690. Employee Importance
1. Description
You are given a data structure of employee information, which includes the employee’s unique id, their importance value and their direct subordinates' id.
For example, employee 1 is the leader of employee 2, and employee 2 is the leader of employee 3. They have importance value 15, 10 and 5, respectively. Then employee 1 has a data structure like [1, 15, [2]], and employee 2 has [2, 10, [3]], and employee 3 has [3, 5, []]. Note that although employee 3 is also a subordinate of employee 1, the relationship is not direct.

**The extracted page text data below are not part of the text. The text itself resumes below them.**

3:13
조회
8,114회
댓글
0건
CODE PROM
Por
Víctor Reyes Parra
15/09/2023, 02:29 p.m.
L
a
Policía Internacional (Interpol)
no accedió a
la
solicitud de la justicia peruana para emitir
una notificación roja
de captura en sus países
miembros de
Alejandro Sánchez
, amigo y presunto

Now given the employee information of a company, and an employee id, you need to return the total importance value of this employee and all their subordinates.
2. Example
Example 1:
Input: [[1, 5, [2, 3]], [2, 3, []], [3, 3, []]], 1
Output: 11
Explanation:
Employee 1 has importance value 5, and he has two direct subordinates: employee 2 and employee 3. They both have importance value 3. So the total importance value of employee 1 is 5 + 3 + 3 = 11.
3. Note
- One employee has at most one direct leader and may have several subordinates.
- The maximum number of employees won’t exceed 2000.
4. Solutions
My Accepted Solution
n = i_employees.size()
Time complexity: O(n)
Space complexity: O(n)
// breadth-first search
class Solution
{
private:
unordered_map<int, Employee*> employeeOfId;
public:
// int getImportance(vector<Employee*> employees, int id)
int getImportance(vector<Employee*> &i_employees, int id)
{
for(auto employee : i_employees)
employeeOfId[employee->id] = employee;
int result = 0;
queue<Employee*> subordinates{{employeeOfId[id]}};
for(Employee* employee; !subordinates.empty(); )
{
employee = subordinates.front();
subordinates.pop();
result += employee->importance;
for(int i = 0; i < employee->subordinates.size(); i++)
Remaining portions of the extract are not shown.